→ PROBLEM TO WORK ON:
Give every line from the entries that contains "Perkuat".
═══ INFORMATION PROVIDED
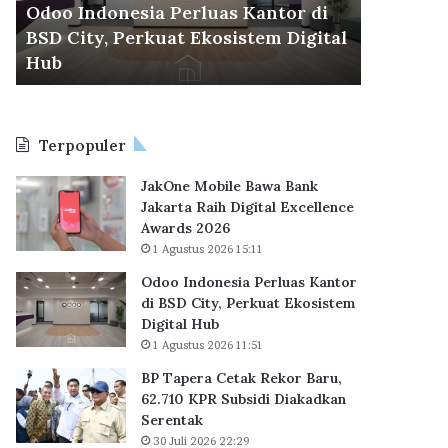
d
r
Odoo Indonesia Perluas Kantor di
30 Juli 2026
o
a
BSD City, Perkuat Ekosistem Digital
BP Taper
n
C
6
Hub
KPR Sub
e
e
s
t
i
a
a
k
Terpopuler
P
R
e
e
JakOne Mobile Bawa Bank
r
k
Jakarta Raih Digital Excellence
l
o
Awards 2026
u
r
1 Agustus 2026 15:11
a
B
s
a
Odoo Indonesia Perluas Kantor
K
r
di BSD City, Perkuat Ekosistem
a
u
Digital Hub
n
,
1 Agustus 2026 11:51
t
6
BP Tapera Cetak Rekor Baru,
o
2
62.710 KPR Subsidi Diakadkan
r
.
Serentak
d
7
i
30 Juli 2026 22:29
1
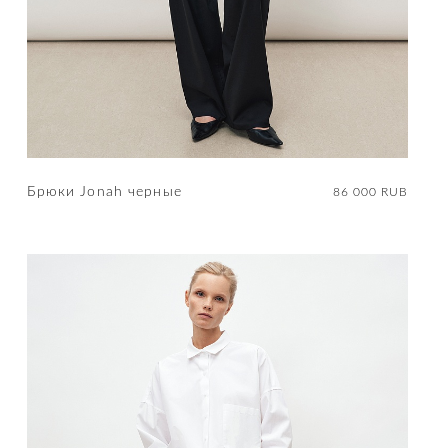
Брюки Jonah черные
86 000 RUB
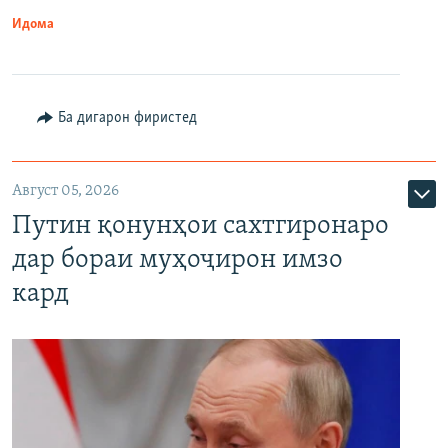
Идома
Ба дигарон фиристед
Август 05, 2026
Путин қонунҳои сахтгиронаро
дар бораи муҳоҷирон имзо
кард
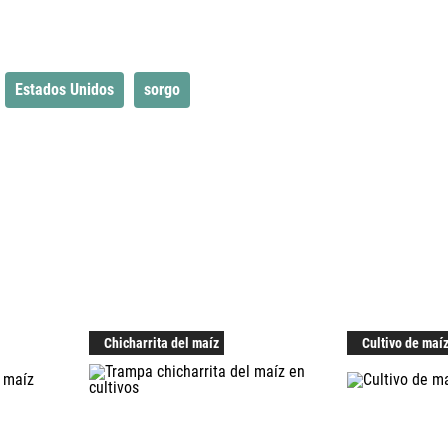
Estados Unidos
sorgo
Chicharrita del maíz
Cultivo de maí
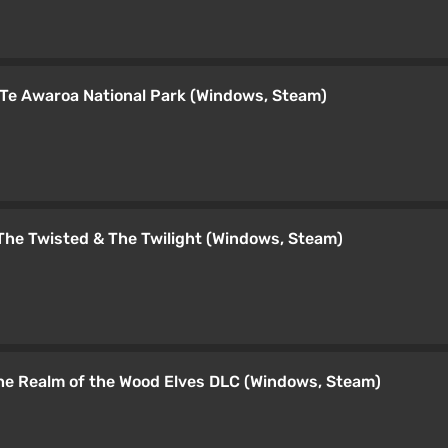
- Te Awaroa National Park (Windows, Steam)
The Twisted & The Twilight (Windows, Steam)
e Realm of the Wood Elves DLC (Windows, Steam)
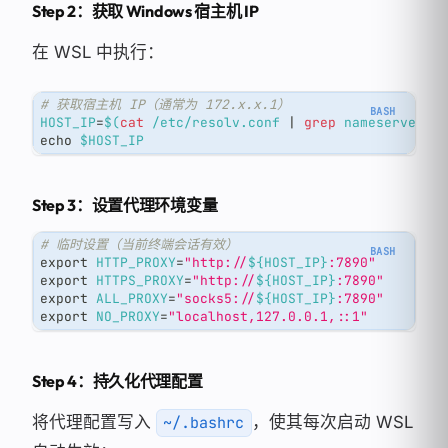
Step 2：获取 Windows 宿主机 IP
在 WSL 中执行：
# 获取宿主机 IP（通常为 172.x.x.1）
HOST_IP
=
$(
cat
 /etc/resolv.conf 
|
grep
 nameserver 
|
echo
$HOST_IP
Step 3：设置代理环境变量
# 临时设置（当前终端会话有效）
export
HTTP_PROXY
=
"http://
${HOST_IP}
:7890"
export
HTTPS_PROXY
=
"http://
${HOST_IP}
:7890"
export
ALL_PROXY
=
"socks5://
${HOST_IP}
:7890"
export
NO_PROXY
=
"localhost,127.0.0.1,::1"
Step 4：持久化代理配置
将代理配置写入
，使其每次启动 WSL
~/.bashrc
══════
→ RESULT:
BSD City, Perkuat Ekosistem Digital
di BSD City, Perkuat Ekosistem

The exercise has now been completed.